Agentic Systems : A Business Perspective
Created with Midjourney

Agentic Systems : A Business Perspective

Authors Note: This is an article jointly developed and written with Erik Goelz , a leading expert on marketing AI products. Erik and I have worked together at several prominent AI companies, and at several technology inflection points over the past decade, including the rise of both RPA and large language models as cornerstone enterprise technologies. We would love to hear from you, so please feel free to contact us both directly with thoughts and feedback.

Generative AI has entered its next phase: the era of AI Agents.?

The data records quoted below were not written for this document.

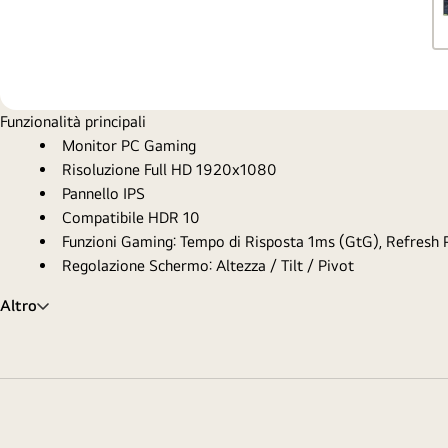
Funzionalità principali
Monitor PC Gaming
Risoluzione Full HD 1920x1080
Pannello IPS
Compatibile HDR 10
Funzioni Gaming: Tempo di Risposta 1ms (GtG), Refresh
Regolazione Schermo: Altezza / Tilt / Pivot
Altro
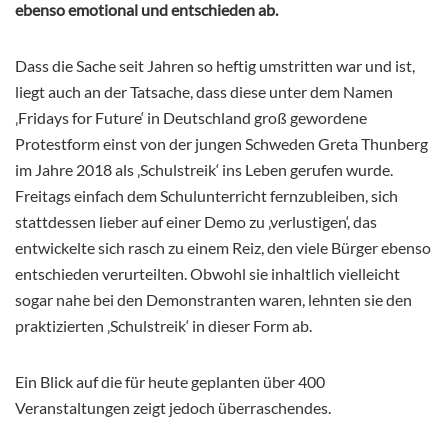
ebenso emotional und entschieden ab.
Dass die Sache seit Jahren so heftig umstritten war und ist,
liegt auch an der Tatsache, dass diese unter dem Namen
‚Fridays for Future‘ in Deutschland groß gewordene
Protestform einst von der jungen Schweden Greta Thunberg
im Jahre 2018 als ‚Schulstreik‘ ins Leben gerufen wurde.
Freitags einfach dem Schulunterricht fernzubleiben, sich
stattdessen lieber auf einer Demo zu ‚verlustigen‘, das
entwickelte sich rasch zu einem Reiz, den viele Bürger ebenso
entschieden verurteilten. Obwohl sie inhaltlich vielleicht
sogar nahe bei den Demonstranten waren, lehnten sie den
praktizierten ‚Schulstreik‘ in dieser Form ab.
Ein Blick auf die für heute geplanten über 400
Veranstaltungen zeigt jedoch überraschendes.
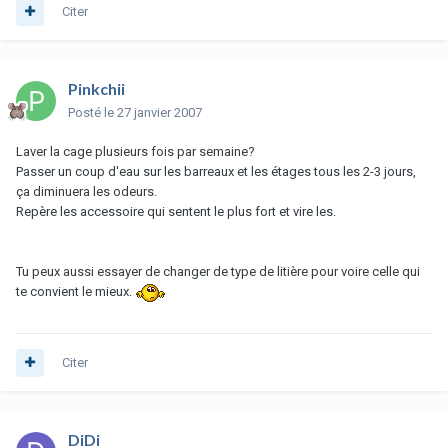
Citer
Pinkchii
Posté
le 27 janvier 2007
Laver la cage plusieurs fois par semaine?
Passer un coup d'eau sur les barreaux et les étages tous les 2-3 jours,
ça diminuera les odeurs.
Repère les accessoire qui sentent le plus fort et vire les.
Tu peux aussi essayer de changer de type de litière pour voire celle qui
te convient le mieux.
Citer
DiDi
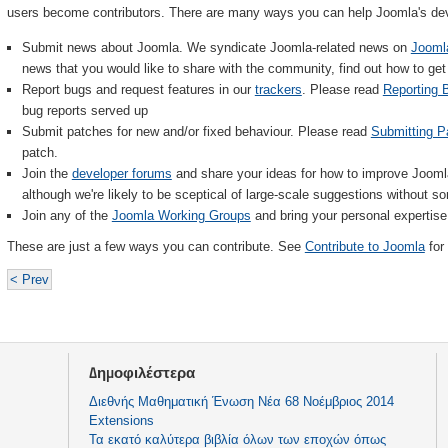
users become contributors. There are many ways you can help Joomla's de
Submit news about Joomla. We syndicate Joomla-related news on
Jooml
news that you would like to share with the community, find out how to g
Report bugs and request features in our
trackers
. Please read
Reporting 
bug reports served up
Submit patches for new and/or fixed behaviour. Please read
Submitting P
patch.
Join the
developer forums
and share your ideas for how to improve Jooml
although we're likely to be sceptical of large-scale suggestions without s
Join any of the
Joomla Working Groups
and bring your personal expertis
These are just a few ways you can contribute. See
Contribute to Joomla
for
< Prev
Δημοφιλέστερα
Διεθνής Μαθηματική Ένωση Νέα 68 Νοέμβριος 2014
Extensions
Τα εκατό καλύτερα βιβλία όλων των εποχών όπως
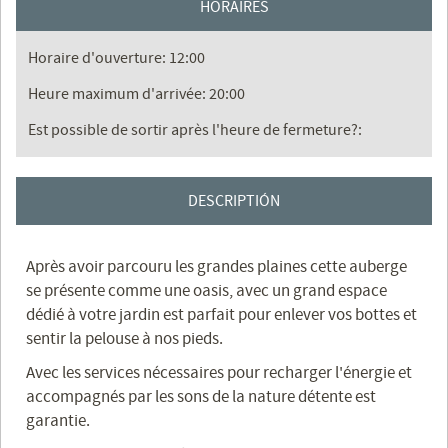
HORAIRES
Horaire d'ouverture: 12:00
Heure maximum d'arrivée: 20:00
Est possible de sortir après l'heure de fermeture?:
DESCRIPTIÓN
Après avoir parcouru les grandes plaines cette auberge
se présente comme une oasis, avec un grand espace
dédié à votre jardin est parfait pour enlever vos bottes et
sentir la pelouse à nos pieds.
Avec les services nécessaires pour recharger l'énergie et
accompagnés par les sons de la nature détente est
garantie.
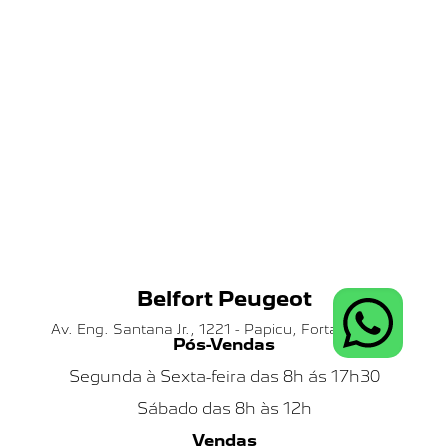
Belfort Peugeot
Av. Eng. Santana Jr., 1221 - Papicu, Fortaleza - CE
Pós-Vendas
Segunda à Sexta-feira das 8h ás 17h30
Sábado das 8h às 12h
Vendas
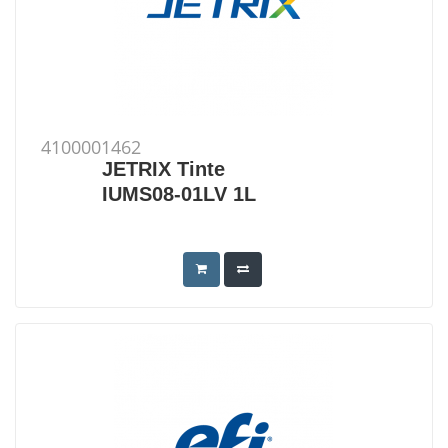
4100001462
JETRIX Tinte
IUMS08-01LV 1L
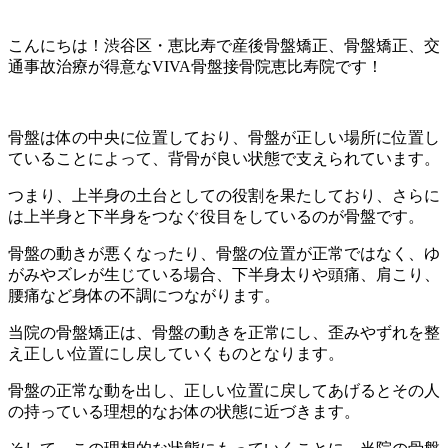
こんにちは！渋谷区・恵比寿で産後骨盤矯正、骨盤矯正、交
通事故治療が得意なVIVA骨盤接骨院恵比寿院です！
骨盤は体の中央に位置しており、骨盤が正しい場所に位置し
ていることによって、背骨が良い状態で支えられています。
つまり、上半身の土台としての役割を果たしており、さらに
は上半身と下半身をつなぐ役目をしているのが骨盤です。
骨盤の動きが悪くなったり、骨盤の位置が正常ではなく、ゆ
がみやズレが生じている場合、下半身太りや頭痛、肩こり、
腰痛など身体の不調につながります。
当院の骨盤矯正は、骨盤の動きを正常にし、歪みやずれを整
え正しい位置にし戻していくものとなります。
骨盤の正常な動を出し、正しい位置に戻してあげるとその人
の持っている理想的なお体の状態に近づきます。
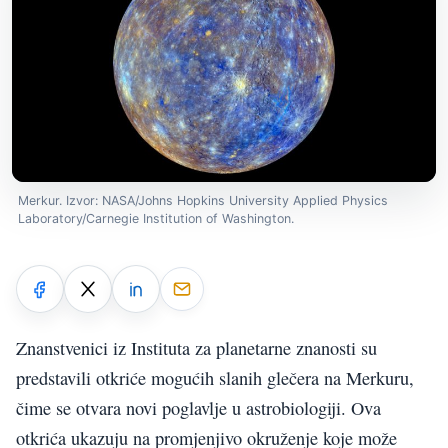
Merkur. Izvor: NASA/Johns Hopkins University Applied Physics
Laboratory/Carnegie Institution of Washington.
Znanstvenici iz Instituta za planetarne znanosti su
predstavili otkriće mogućih slanih glečera na Merkuru,
čime se otvara novi poglavlje u astrobiologiji. Ova
otkrića ukazuju na promjenjivo okruženje koje može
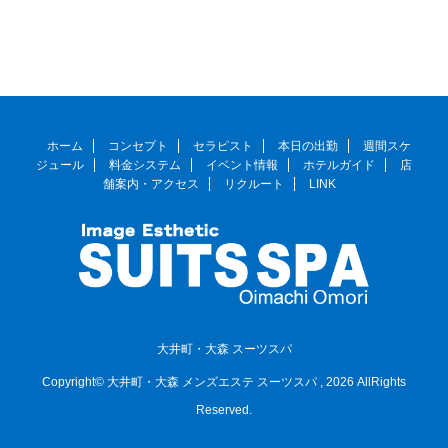
ホーム
コンセプト
セラピスト
本日の出勤
週間スケ
ジュール
料金システム
イベント情報
ホテルガイド
店
舗案内・アクセス
リクルート
LINK
大井町・大森 スーツスパ
Copyright© 大井町・大森 メンズエステ スーツスパ , 2026 AllRights
Reserved.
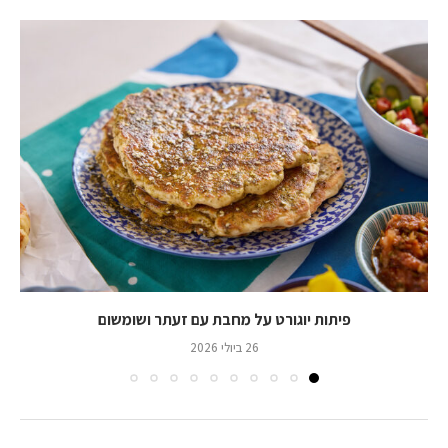
פיתות יוגורט על מחבת עם זעתר ושומשום
26 ביולי 2026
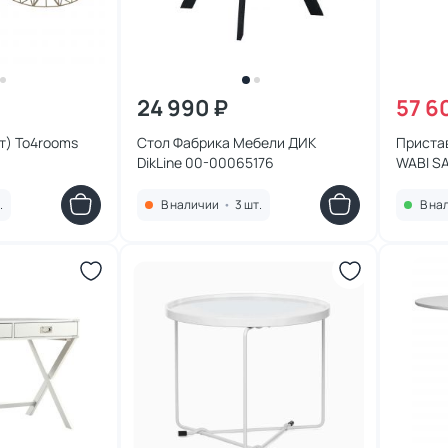
24 990 ₽
57 6
т) To4rooms
Стол Фабрика Мебели ДИК
Пристав
DikLine 00-00065176
WABI SA
.
В наличии
•
3 шт.
В на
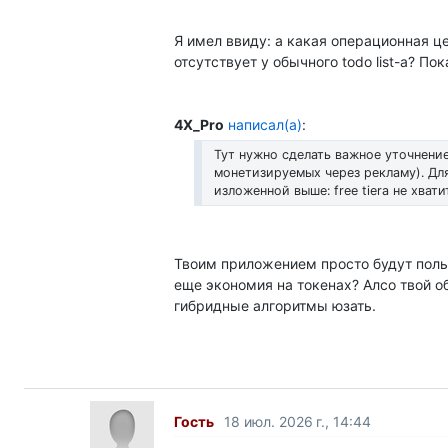
Я имел ввиду: а какая операционная це
отсутствует у обычного todo list-а? По
4X_Pro
написал(а)
:
Тут нужно сделать важное уточнени
монетизируемых через рекламу). Дл
изложенной выше: free tierа не хвати
Твоим приложением просто будут польз
еще экономия на токенах? Алсо твой об
гибридные алгоритмы юзать.
Гость
18 июл. 2026 г., 14:44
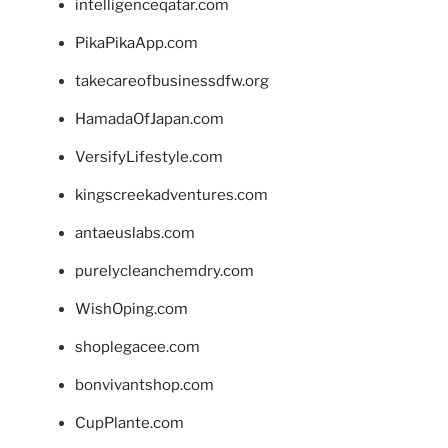
intelligenceqatar.com
PikaPikaApp.com
takecareofbusinessdfw.org
HamadaOfJapan.com
VersifyLifestyle.com
kingscreekadventures.com
antaeuslabs.com
purelycleanchemdry.com
WishOping.com
shoplegacee.com
bonvivantshop.com
CupPlante.com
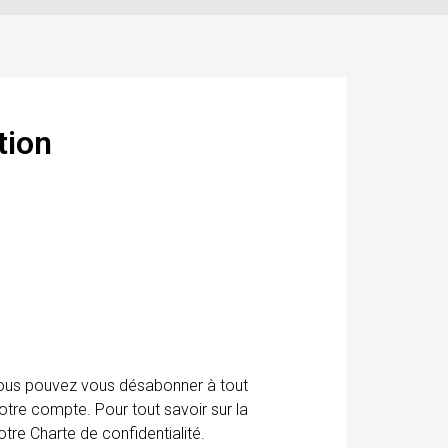
tion
 Vous pouvez vous désabonner à tout
otre compte. Pour tout savoir sur la
tre Charte de confidentialité.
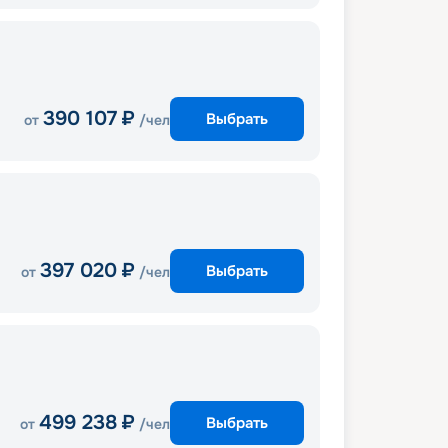
390 107
₽
Выбрать
от
/чел
397 020
₽
Выбрать
от
/чел
499 238
₽
Выбрать
от
/чел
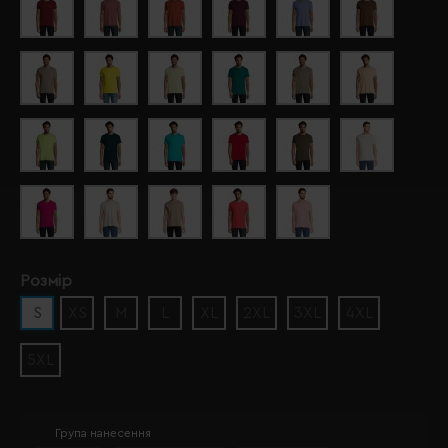
Розмір
S
XS
M
L
XL
2XL
3XL
4XL
5XL
Група нанесення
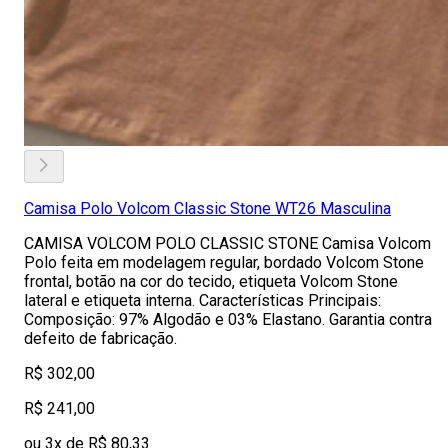
Camisa Polo Volcom Classic Stone WT26 Masculina
CAMISA VOLCOM POLO CLASSIC STONE Camisa Volcom
Polo feita em modelagem regular, bordado Volcom Stone
frontal, botão na cor do tecido, etiqueta Volcom Stone
lateral e etiqueta interna. Características Principais:
Composição: 97% Algodão e 03% Elastano. Garantia contra
defeito de fabricação.
R$ 302,00
R$ 241,00
ou 3x de R$ 80,33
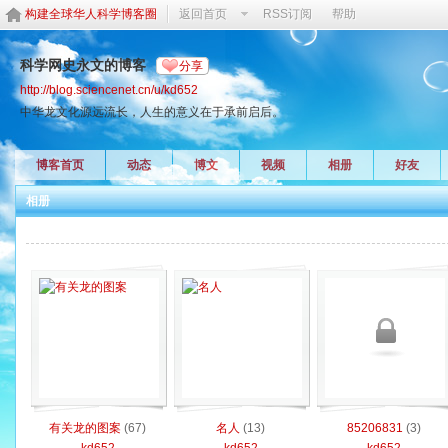
构建全球华人科学博客圈
返回首页
RSS订阅
帮助
科学网史永文的博客
分享
http://blog.sciencenet.cn/u/kd652
中华龙文化源远流长，人生的意义在于承前启后。
博客首页
动态
博文
视频
相册
好友
相册
有关龙的图案
(67)
名人
(13)
85206831
(3)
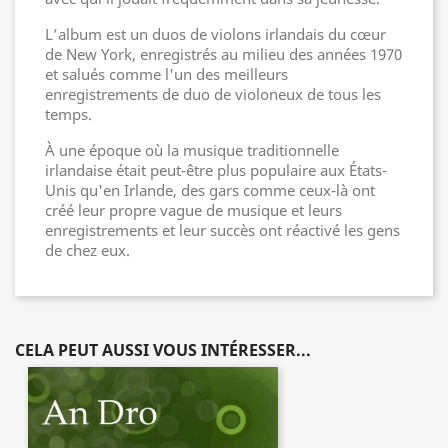
L’album est un duos de violons irlandais du cœur
de New York, enregistrés au milieu des années 1970
et salués comme l'un des meilleurs
enregistrements de duo de violoneux de tous les
temps.
À une époque où la musique traditionnelle
irlandaise était peut-être plus populaire aux États-
Unis qu'en Irlande, des gars comme ceux-là ont
créé leur propre vague de musique et leurs
enregistrements et leur succès ont réactivé les gens
de chez eux.
CELA PEUT AUSSI VOUS INTÉRESSER...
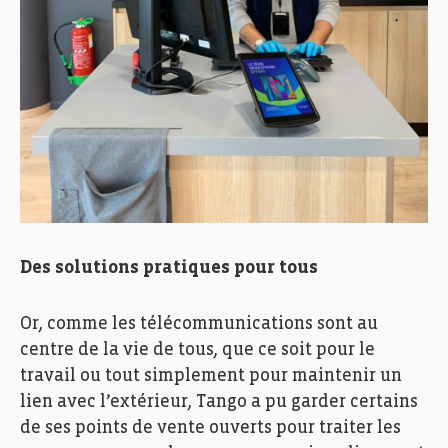
Des solutions pratiques pour tous
Or, comme les télécommunications sont au
centre de la vie de tous, que ce soit pour le
travail ou tout simplement pour maintenir un
lien avec l’extérieur, Tango a pu garder certains
de ses points de vente ouverts pour traiter les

For enterprise CIOs and AI leaders, this means new pressure and urgency from their boards and CEOs to implement these new AI tools ahead of their competition. I often speak with and advise these executives on AI strategy and trends, and lately during these discussions, I hear the same two questions from every executive I speak to.

  • What exactly is an “AI Agent”? Depending on who you ask, everyone seems to have a different definition.
  • Should enterprises buy or build AI Agents?

These are complex questions and the purpose of this article is to provide answers to these questions with a practical framework for enterprise leaders to evaluate and implement these tools to improve productivity.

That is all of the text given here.